Kinerja pengawasan Dinas Pendidikan dan Kebudayaan (Disdikbud) Kabupaten Aceh Tamiang kembali menjadi sorotan. Temuan terbaru Badan Pemeriksa Keuangan (BPK) RI mengungkapkan bahwa pada tahun anggaran 2024, terdapat 13 paket proyek fisik yang mengalami kekurangan volume pekerjaan, dengan total kelebihan pembayaran mencapai Rp 92.057.562,76.

Hal ini disampaikan Sekretaris Komite Anti Korupsi Indonesia (KAKI) Aceh, Purn. TNI Zulsyafri, yang menyoroti lemahnya kontrol dan tanggung jawab dalam pengelolaan proyek-proyek pendidikan di daerah tersebut.

Menurut laporan BPK, temuan tersebut diperoleh dari hasil uji petik atas pekerjaan fisik yang nilainya mencapai Rp 7,3 miliar, bagian dari total belanja modal gedung dan bangunan Disdikbud Aceh Tamiang sebesar Rp 30,59 miliar. Ketidaksesuaian antara volume pekerjaan yang dilaksanakan di lapangan dan nilai pembayaran yang telah dilakukan, menurut BPK, mengindikasikan lemahnya pengawasan teknis dan administratif.

Daftar 13 proyek yang bermasalah tersebut di antaranya:

1. Rehabilitasi Ruang Kelas SDN Benua Raja – CV KBP, nilai kontrak Rp 591,7 juta, kekurangan volume Rp 7,7 juta.

2. Rehabilitasi Gedung SDN 2 Karang Bundar – CV HF, nilai kontrak Rp 289,5 juta, kekurangan volume Rp 5,6 juta.

3. Rehabilitasi Ruang Kelas SDN 1 Karang Bundar (OTSUS) – CV BS, nilai kontrak Rp 847,5 juta, kekurangan Rp 11,5 juta.

4. Pembangunan RKB SDN Pahlawan Karang Baru – CV WMP, nilai kontrak Rp 484,9 juta, kekurangan Rp 12,6 juta.

5. Pembangunan RKB & Perabot SDN Kampung Jawa (DAK) – CV HF, nilai kontrak Rp 970,1 juta, kekurangan Rp 5,8 juta.

6. Pembangunan 3 RKB TK Pembina Kualasimpang (DAK) – CV KJ, nilai kontrak Rp 591 juta, kekurangan Rp 7 juta.

7. Pembangunan Ruang TU SMPN 8 Karang Baru (DAK) – CV PTJ, nilai kontrak Rp 272,4 juta, kekurangan Rp 5,8 juta.

8. Pembangunan Laboratorium Komputer SMPN 5 Manyak Payed (DAK) – CV KUA, nilai kontrak Rp 305,8 juta, kekurangan Rp 4,1 juta.

Baca Juga:  Proyek Irigasi BBWS C3 Diduga Carut-Marut!
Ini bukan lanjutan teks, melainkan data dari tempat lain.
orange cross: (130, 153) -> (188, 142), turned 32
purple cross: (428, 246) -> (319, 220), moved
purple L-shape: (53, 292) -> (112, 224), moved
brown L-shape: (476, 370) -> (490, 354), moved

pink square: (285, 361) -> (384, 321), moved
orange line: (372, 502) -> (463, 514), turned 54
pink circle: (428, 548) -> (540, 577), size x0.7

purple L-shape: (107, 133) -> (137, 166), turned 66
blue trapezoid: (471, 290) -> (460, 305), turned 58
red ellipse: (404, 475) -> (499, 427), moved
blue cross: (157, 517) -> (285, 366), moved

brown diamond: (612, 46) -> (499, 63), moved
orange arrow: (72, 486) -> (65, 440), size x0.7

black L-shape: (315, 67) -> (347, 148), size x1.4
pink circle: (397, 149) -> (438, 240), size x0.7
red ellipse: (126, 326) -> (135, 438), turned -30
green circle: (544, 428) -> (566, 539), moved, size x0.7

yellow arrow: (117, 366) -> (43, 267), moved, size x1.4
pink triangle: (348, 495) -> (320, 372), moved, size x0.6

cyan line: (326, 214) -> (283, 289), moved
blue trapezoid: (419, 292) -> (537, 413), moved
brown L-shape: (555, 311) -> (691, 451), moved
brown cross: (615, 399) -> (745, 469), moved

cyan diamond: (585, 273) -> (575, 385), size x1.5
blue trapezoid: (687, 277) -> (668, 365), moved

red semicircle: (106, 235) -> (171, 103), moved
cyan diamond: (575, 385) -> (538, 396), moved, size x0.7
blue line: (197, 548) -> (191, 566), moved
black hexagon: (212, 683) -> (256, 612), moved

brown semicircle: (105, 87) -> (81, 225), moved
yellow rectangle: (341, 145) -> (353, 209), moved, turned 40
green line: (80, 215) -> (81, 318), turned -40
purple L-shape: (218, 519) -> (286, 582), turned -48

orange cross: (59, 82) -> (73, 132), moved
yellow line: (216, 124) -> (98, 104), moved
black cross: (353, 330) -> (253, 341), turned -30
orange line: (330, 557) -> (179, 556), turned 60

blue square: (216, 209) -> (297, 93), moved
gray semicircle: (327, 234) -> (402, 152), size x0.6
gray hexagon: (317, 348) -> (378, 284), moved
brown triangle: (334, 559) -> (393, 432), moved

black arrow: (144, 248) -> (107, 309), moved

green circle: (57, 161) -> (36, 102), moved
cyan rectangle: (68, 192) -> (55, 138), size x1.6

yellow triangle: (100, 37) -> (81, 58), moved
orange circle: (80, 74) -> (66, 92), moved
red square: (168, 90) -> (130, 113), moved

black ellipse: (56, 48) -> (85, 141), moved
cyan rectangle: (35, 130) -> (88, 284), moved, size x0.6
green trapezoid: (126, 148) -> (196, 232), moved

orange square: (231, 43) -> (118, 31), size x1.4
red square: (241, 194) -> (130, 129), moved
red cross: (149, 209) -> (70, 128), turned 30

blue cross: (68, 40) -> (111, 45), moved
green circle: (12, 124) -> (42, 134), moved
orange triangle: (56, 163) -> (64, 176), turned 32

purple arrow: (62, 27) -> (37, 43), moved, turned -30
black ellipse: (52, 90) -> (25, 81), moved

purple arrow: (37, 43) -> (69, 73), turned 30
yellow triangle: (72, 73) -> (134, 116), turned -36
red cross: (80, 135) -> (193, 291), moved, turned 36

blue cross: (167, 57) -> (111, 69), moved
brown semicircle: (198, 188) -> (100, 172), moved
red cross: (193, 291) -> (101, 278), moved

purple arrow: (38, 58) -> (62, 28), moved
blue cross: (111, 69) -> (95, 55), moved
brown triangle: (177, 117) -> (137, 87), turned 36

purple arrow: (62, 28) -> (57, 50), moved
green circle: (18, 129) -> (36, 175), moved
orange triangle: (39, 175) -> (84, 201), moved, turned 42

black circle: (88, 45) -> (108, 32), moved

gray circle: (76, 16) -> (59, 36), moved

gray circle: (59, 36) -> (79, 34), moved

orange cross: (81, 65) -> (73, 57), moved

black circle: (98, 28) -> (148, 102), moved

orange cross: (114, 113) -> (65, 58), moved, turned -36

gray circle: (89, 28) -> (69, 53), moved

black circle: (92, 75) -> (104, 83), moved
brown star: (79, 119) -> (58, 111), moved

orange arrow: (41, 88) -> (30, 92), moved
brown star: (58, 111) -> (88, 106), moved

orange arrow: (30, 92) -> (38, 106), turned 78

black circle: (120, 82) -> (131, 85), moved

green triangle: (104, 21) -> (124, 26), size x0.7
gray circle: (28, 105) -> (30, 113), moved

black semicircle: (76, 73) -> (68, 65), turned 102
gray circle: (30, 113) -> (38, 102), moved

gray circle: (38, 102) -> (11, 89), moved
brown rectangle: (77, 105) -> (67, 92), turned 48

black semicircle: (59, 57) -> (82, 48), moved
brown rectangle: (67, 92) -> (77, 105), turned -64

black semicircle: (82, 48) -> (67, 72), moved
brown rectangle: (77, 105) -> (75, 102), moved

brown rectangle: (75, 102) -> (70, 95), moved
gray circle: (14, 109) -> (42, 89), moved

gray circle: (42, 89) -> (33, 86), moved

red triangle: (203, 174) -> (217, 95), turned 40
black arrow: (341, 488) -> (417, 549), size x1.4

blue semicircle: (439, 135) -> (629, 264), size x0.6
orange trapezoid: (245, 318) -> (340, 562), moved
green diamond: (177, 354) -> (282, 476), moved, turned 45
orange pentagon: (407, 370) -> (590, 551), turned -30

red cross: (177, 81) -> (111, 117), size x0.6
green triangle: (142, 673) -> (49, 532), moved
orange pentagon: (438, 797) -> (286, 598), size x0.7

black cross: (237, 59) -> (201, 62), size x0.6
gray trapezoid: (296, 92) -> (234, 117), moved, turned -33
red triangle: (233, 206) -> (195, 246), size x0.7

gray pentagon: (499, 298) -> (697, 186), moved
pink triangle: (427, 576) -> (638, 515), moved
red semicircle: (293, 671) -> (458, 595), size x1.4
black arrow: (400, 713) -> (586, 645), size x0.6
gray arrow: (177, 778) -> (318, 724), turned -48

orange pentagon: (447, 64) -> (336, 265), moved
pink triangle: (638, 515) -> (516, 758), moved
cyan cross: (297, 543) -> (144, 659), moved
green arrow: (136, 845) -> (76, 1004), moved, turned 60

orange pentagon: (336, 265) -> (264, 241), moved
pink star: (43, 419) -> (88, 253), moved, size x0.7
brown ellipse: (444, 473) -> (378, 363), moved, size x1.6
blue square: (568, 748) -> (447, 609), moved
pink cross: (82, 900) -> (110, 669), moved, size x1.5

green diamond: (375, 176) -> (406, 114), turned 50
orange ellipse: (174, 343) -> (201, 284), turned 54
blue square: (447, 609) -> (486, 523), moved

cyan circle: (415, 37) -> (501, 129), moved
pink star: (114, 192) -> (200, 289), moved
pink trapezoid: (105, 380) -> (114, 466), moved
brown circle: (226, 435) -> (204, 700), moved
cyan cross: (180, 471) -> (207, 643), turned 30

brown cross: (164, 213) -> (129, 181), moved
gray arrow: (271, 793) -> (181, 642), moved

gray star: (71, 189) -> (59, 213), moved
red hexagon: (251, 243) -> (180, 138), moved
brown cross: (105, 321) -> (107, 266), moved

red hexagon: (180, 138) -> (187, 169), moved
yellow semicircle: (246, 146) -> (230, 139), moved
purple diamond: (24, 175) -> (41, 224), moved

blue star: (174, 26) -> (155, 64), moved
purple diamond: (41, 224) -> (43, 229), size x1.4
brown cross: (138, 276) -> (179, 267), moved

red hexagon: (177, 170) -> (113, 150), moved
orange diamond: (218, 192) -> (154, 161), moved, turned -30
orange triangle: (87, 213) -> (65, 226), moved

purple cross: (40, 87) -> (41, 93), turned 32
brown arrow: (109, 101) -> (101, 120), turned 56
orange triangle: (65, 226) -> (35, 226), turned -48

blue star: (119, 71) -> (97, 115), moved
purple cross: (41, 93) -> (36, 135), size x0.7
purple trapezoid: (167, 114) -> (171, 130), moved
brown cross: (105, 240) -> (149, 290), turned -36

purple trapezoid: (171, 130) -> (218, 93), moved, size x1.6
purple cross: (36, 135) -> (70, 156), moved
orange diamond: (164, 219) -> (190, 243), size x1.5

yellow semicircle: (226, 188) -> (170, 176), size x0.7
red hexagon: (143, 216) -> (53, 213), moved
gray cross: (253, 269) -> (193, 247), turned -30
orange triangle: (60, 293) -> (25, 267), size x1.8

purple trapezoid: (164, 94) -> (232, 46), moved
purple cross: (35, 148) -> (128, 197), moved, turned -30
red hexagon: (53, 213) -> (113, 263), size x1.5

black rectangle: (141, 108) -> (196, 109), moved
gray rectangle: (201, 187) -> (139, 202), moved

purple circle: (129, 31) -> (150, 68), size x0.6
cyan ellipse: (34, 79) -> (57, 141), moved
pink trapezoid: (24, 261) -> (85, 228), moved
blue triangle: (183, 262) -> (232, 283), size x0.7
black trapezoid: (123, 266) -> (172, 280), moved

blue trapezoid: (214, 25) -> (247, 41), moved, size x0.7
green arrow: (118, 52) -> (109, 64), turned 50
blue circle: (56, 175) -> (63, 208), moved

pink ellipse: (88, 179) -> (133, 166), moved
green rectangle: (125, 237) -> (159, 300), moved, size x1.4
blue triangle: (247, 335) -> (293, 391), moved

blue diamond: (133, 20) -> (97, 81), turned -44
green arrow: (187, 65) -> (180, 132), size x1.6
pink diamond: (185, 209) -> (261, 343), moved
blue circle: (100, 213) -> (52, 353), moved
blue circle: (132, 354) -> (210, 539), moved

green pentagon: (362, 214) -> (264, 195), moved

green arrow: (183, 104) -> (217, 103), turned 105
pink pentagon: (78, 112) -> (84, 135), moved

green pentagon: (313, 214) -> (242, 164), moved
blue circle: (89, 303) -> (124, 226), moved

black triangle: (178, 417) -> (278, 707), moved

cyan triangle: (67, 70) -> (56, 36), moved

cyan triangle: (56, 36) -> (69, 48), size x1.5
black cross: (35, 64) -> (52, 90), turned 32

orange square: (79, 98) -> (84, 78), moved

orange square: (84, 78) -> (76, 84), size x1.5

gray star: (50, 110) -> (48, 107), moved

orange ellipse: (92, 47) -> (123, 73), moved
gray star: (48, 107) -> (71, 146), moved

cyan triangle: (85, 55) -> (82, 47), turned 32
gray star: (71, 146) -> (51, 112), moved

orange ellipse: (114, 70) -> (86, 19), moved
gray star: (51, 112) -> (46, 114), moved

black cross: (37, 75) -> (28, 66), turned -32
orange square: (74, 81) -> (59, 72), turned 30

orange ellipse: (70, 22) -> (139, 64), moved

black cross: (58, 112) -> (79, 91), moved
Pekerjaan PT Nindya Karya Disorot, Batu Dipasang Saat Tergenang Air — AWDI dan Aktivis Bara Api Desak Audit Lapangan

9. Rehabilitasi Ruang Kelas SDN Alur Selalas (DAK) – CV TJM, nilai kontrak Rp 575,7 juta, kekurangan Rp 2,6 juta.

10. Rehabilitasi Ruang Kelas SDN Seunebok Cantek (OTSUS) – CV KJ, nilai kontrak Rp 516,5 juta, kekurangan Rp 15,1 juta.

11. Rehabilitasi Ruang Kelas SMPN 3 Karang Baru (DAK) – CV RPS, nilai kontrak Rp 476,4 juta, kekurangan Rp 3,7 juta.

12. Rehabilitasi Ruang Kelas SDN Bandar Khalifa (OTSUS) – CV AG, nilai kontrak Rp 598,8 juta, kekurangan Rp 1,9 juta.

13. Pembangunan 4 RKB TK Pembina Karang Baru (DAK) – CV FL, nilai kontrak Rp 793,4 juta, kekurangan Rp 8,1 juta.

Semua pekerjaan tersebut telah dibayar lunas oleh Pemerintah Kabupaten Aceh Tamiang, namun hasil pengawasan fisik di lapangan menunjukkan adanya ketidaksesuaian signifikan.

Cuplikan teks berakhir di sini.